A path removes that one version (scoped to `--name` if also given); `--name` alone removes the whole asset. An asset whose last version is removed is deleted, and `assets` is dropped entirely once empty. Running `--remove` against a missing `_d_meta.json` is a no-op — it won't create an empty file.

## Resuming a project that already uses a design system

When you open or continue an **existing** project (the folder already exists), don't assume a clean slate — **read `<projectDir>/_d_meta.json` first** to recover its design-system binding:

- **`designSystems` is non-empty** → the project is bound. For **each** entry, **load its prompt and follow it as binding** (step 5 above — read `_ds/<slug>/_ds_prompt.md`) *before* you design, honoring `primaryDesignSystem` for token precedence. Then confirm the page wiring is intact (each system's stylesheet `<link>`s present in closure order, primary group last; React/ReactDOM loaded before each bundle `<script>`); re-import (below) only if a `_ds/<slug>/` copy is missing or stale. Don't re-ask which system to use — it's already chosen.
- **`designSystems` is `[]`, or there is no `_d_meta.json`** → no system is bound; design normally. If the work would benefit from one, offer to add one (discovery in step 1).
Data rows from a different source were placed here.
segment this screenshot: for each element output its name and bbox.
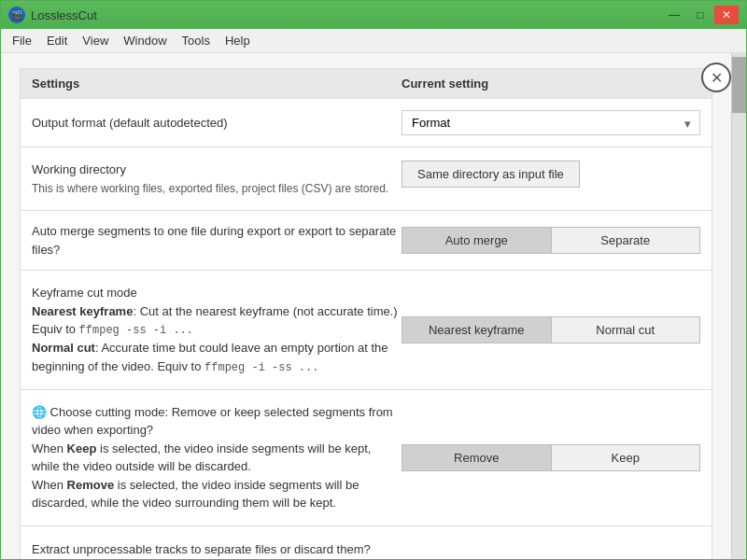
menu-edit[interactable]: Edit (39, 31, 75, 50)
normal-cut-button[interactable]: Normal cut (551, 316, 701, 343)
settings-header: Settings Current setting (20, 68, 712, 99)
scrollbar[interactable] (731, 53, 746, 559)
cutting-mode-title: 🌐 Choose cutting mode: Remove or keep se… (32, 405, 393, 438)
same-directory-button[interactable]: Same directory as input file (402, 161, 580, 188)
remove-keep-label: 🌐 Choose cutting mode: Remove or keep se… (32, 403, 402, 512)
remove-keep-control: Remove Keep (402, 444, 700, 471)
settings-panel: ✕ Settings Current setting Output format… (1, 53, 731, 559)
menu-window[interactable]: Window (116, 31, 174, 50)
settings-close-button[interactable]: ✕ (701, 63, 731, 92)
menu-view[interactable]: View (75, 31, 116, 50)
nearest-keyframe-label: Nearest keyframe: Cut at the nearest key… (32, 304, 398, 337)
format-dropdown[interactable]: Format (402, 110, 700, 135)
scrollbar-thumb[interactable] (732, 57, 746, 113)
auto-merge-row: Auto merge segments to one file during e… (20, 211, 712, 271)
title-bar: 🎬 LosslessCut — □ ✕ (1, 1, 746, 29)
separate-button[interactable]: Separate (551, 227, 701, 254)
main-window: 🎬 LosslessCut — □ ✕ File Edit View Windo… (0, 0, 747, 560)
working-directory-label: Working directory This is where working … (32, 161, 402, 197)
keyframe-cut-button-group: Nearest keyframe Normal cut (402, 316, 700, 343)
menu-bar: File Edit View Window Tools Help (1, 29, 746, 53)
auto-merge-button[interactable]: Auto merge (402, 227, 551, 254)
output-format-row: Output format (default autodetected) For… (20, 99, 712, 147)
minimize-button[interactable]: — (662, 6, 686, 24)
keyframe-cut-control: Nearest keyframe Normal cut (402, 316, 700, 343)
extract-tracks-row: Extract unprocessable tracks to separate… (20, 526, 712, 560)
keyframe-cut-title: Keyframe cut mode (32, 286, 137, 300)
current-setting-col-header: Current setting (402, 77, 700, 91)
title-controls: — □ ✕ (662, 6, 739, 24)
window-title: LosslessCut (31, 8, 97, 22)
working-directory-desc: This is where working files, exported fi… (32, 182, 388, 195)
content-area: ✕ Settings Current setting Output format… (1, 53, 746, 559)
keep-description: When Keep is selected, the video inside … (32, 441, 371, 474)
settings-col-header: Settings (32, 77, 402, 91)
menu-help[interactable]: Help (218, 31, 258, 50)
remove-button[interactable]: Remove (402, 444, 551, 471)
keep-button[interactable]: Keep (551, 444, 701, 471)
menu-tools[interactable]: Tools (175, 31, 218, 50)
working-directory-control: Same directory as input file (402, 161, 700, 188)
auto-merge-button-group: Auto merge Separate (402, 227, 700, 254)
app-icon: 🎬 (8, 7, 25, 23)
normal-cut-label: Normal cut: Accurate time but could leav… (32, 341, 388, 373)
auto-merge-label: Auto merge segments to one file during e… (32, 222, 402, 259)
extract-tracks-label: Extract unprocessable tracks to separate… (32, 540, 402, 559)
output-format-label: Output format (default autodetected) (32, 114, 402, 133)
auto-merge-control: Auto merge Separate (402, 227, 700, 254)
format-dropdown-wrapper: Format (402, 110, 700, 135)
keyframe-cut-label: Keyframe cut mode Nearest keyframe: Cut … (32, 284, 402, 376)
title-bar-left: 🎬 LosslessCut (8, 7, 97, 23)
restore-button[interactable]: □ (688, 6, 712, 24)
keyframe-cut-row: Keyframe cut mode Nearest keyframe: Cut … (20, 271, 712, 390)
menu-file[interactable]: File (5, 31, 39, 50)
working-directory-title: Working directory (32, 162, 126, 176)
working-directory-row: Working directory This is where working … (20, 147, 712, 211)
remove-keep-row: 🌐 Choose cutting mode: Remove or keep se… (20, 390, 712, 526)
remove-description: When Remove is selected, the video insid… (32, 478, 359, 511)
nearest-keyframe-button[interactable]: Nearest keyframe (402, 316, 551, 343)
remove-keep-button-group: Remove Keep (402, 444, 700, 471)
output-format-control: Format (402, 110, 700, 135)
window-close-button[interactable]: ✕ (714, 6, 739, 24)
To then change what's bound, read `_d_meta.json` for the current systems and:

- **Refresh a system** — re-run the import script for that `<dsDir>`. It overwrites `_ds/<slug>/` in place and updates only that entry in `designSystems[]` (idempotent: no duplicates, other entries and `createdAt`/`title`/`prompt` untouched).
- **Add a system** — run the script for the new `<dsDir>`; it appends to `designSystems[]`. Add `--primary` if it should become primary.
- **Remove a system** — delete its `_ds/<slug>/` folder, its entry in `designSystems[]`, and its `<link>`/`<script>` lines. If it was primary, repoint `primaryDesignSystem` to a remaining slug (or `null`).
- **Change primary** — re-run the script for the target with `--primary` (or edit `primaryDesignSystem`), and move that system's `<link>` to load last.

## Multiple design systems

A project may consume several systems at once. Each `_ds/<slug>/_ds_bundle.js` is namespaced, so JavaScript and components never collide. The one shared surface is **global CSS**: every system's `:root` tokens and base rules land in the same scope, so a later `<link>` overrides an earlier one's same-named variables. Mitigations, in order of preference:

1. Treat one system as **primary** (its `<link>` group last, its tokens win) and pull only specific *components* from the others.
2. If two systems must fully coexist and genuinely conflict, scope one copy's CSS — out of scope for the import script; do it by hand only if needed.

`<link>` order is the precedence control, and the orchestrator owns that order at wiring time.